Cute W and I delivered the package to Iowa last week. It is a very long drive, about 16 or 17 hours without stops or traffic, so we stayed in a hotel each way. On the way out, Cute W was super-excited to pick up a bunch of donuts from Do-Rite Donuts, which we visited years ago and have been part of his vivid breakfast fantasy life ever since.

They are still quite delicious.

We arrived at Grinnell late on Tuesday morning, the 17th, and we got M all squared away, finding her dorm room (in “the pit,” or basement, but pretty spacious and in a great location of the section of campus she was hoping for), making a run to the nearby Walmart for last-minute necessities like a fan, and taking her out to lunch. And then she was ready for us to go. So we went. And here’s the thing: we were not reluctant to leave because we didn’t want to say goodbye: we were reluctant because it’s our alma mater and we wanted to walk around campus and see what had changed and reminisce and basically just take a little time before jumping back into the car. Except we hadn’t really had a specific plan to do that ahead of time, and of course M was shooing us away, and by the time we both said, “Hey, we should have spent a little more time, just the two of us, walking around campus,” we were already speeding east on the highway and couldn’t bring ourselves to turn around with such a long voyage ahead. I did insist that we take a tour inside the newly-done Humanities and Social Science Center, because I had heard it’s super-cool. They basically built a big, modern building around the existing classroom building, making extra classroom space but also all sorts of bright, atrium space to hang out in. I think it’s really beautiful and cool.

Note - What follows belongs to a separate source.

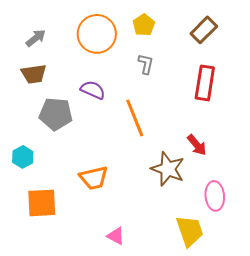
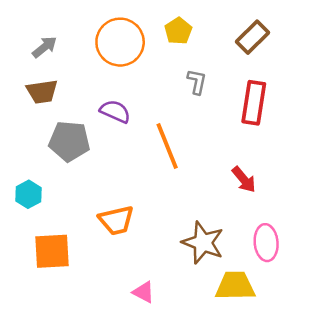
gray L-shape: (146, 64) -> (197, 82), moved
brown star: (168, 169) -> (203, 243), moved
yellow trapezoid: (190, 231) -> (235, 286), turned -72

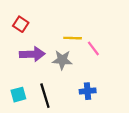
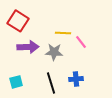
red square: (21, 24) -> (18, 21), size x1.5
black line: (45, 96) -> (51, 83), moved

So, how was it, saying goodbye to our first-born? I’ve gotta be honest: it was way easier than saying goodbye to her last year. Last year we put our unvaccinated kid on an airplane in the middle of a pandemic to go across the country to a job we knew hardly anything about in a town where she knew no one, moving into her first apartment in which she’d have to figure out how to purchase and prepare her own food, while in her spare time, she’s be doing potentially hazardous mountain sports. I mean, I couldn’t even bring myself to tell y’all about it until I knew she was settled and functional. We were getting her healthcare proxy in order just in case. It was tough. By contrast, leaving her at Grinnell was a walk in the park. It feels like home to us, she’ll have all of her food prepared, we trust that she’ll have helpful adults around, and in a pinch, we even know alumni who are in town. So our overwhelming feeling as we left our daughter on campus, a campus that is much the same except way, way, better with almost 30 years’ worth of improvements, to go meet up with her new soccer teammates and coach, and later with the professor who’s teaching the first-choice tutorial that she managed to get, is envy. Raging, burning envy. We’re so jealous of all the fun and learning and growing she’ll be doing.

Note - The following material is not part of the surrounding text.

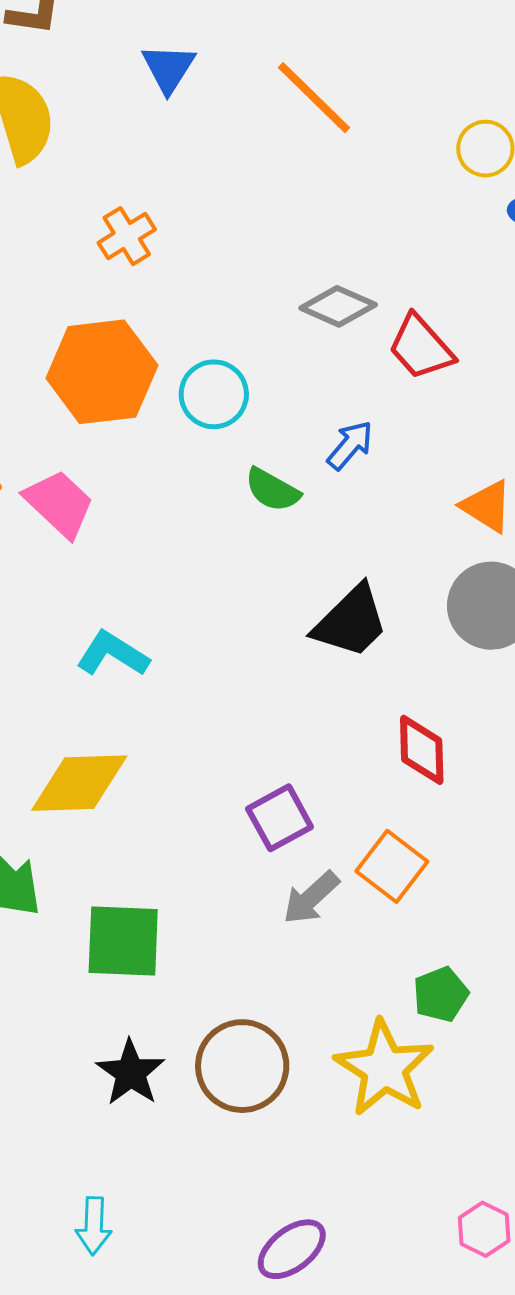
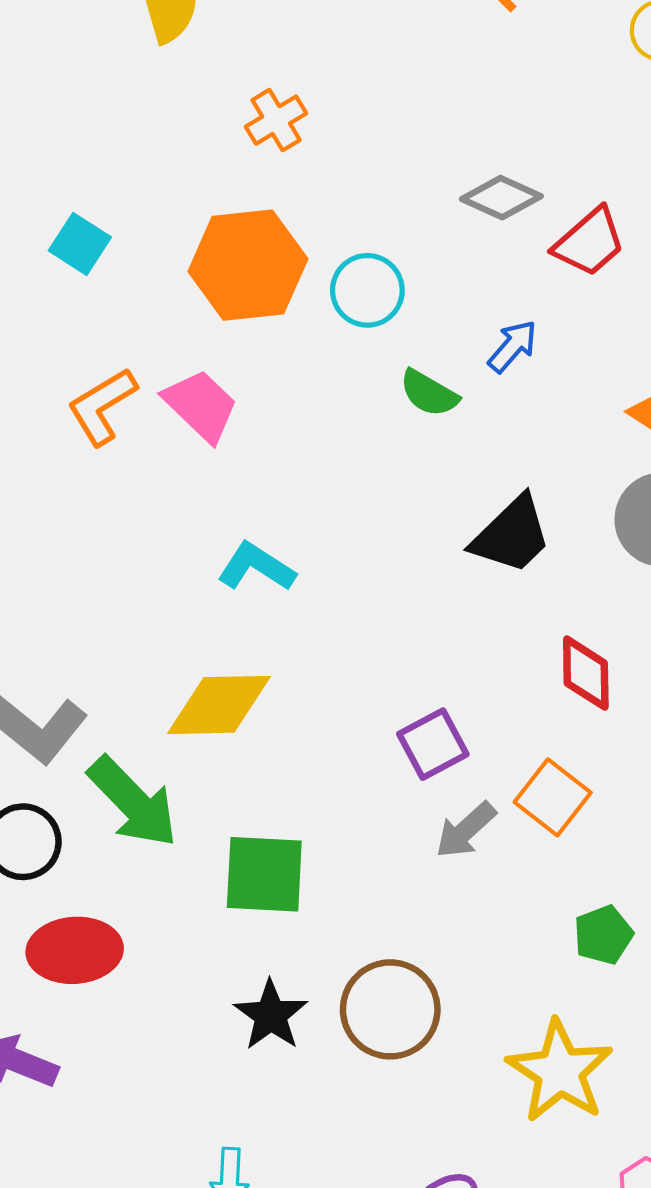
red trapezoid: (421, 347) -> (589, 242), turned -90
yellow star: (384, 1068) -> (560, 1071), moved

Since drop-off, we’ve chatted with M a bit, and she is completely exhausted, but she’s making friends and she got into the classes that she wanted to take, and yesterday was her first day of classes. So: yay. She’s on her way.

One Comment

  1. Nana in Savannah

    Our sweet girl is going to have a great year and is well prepared with super parents always in her corner. Congratulations, mom and dad, on a spectacular accomplishment!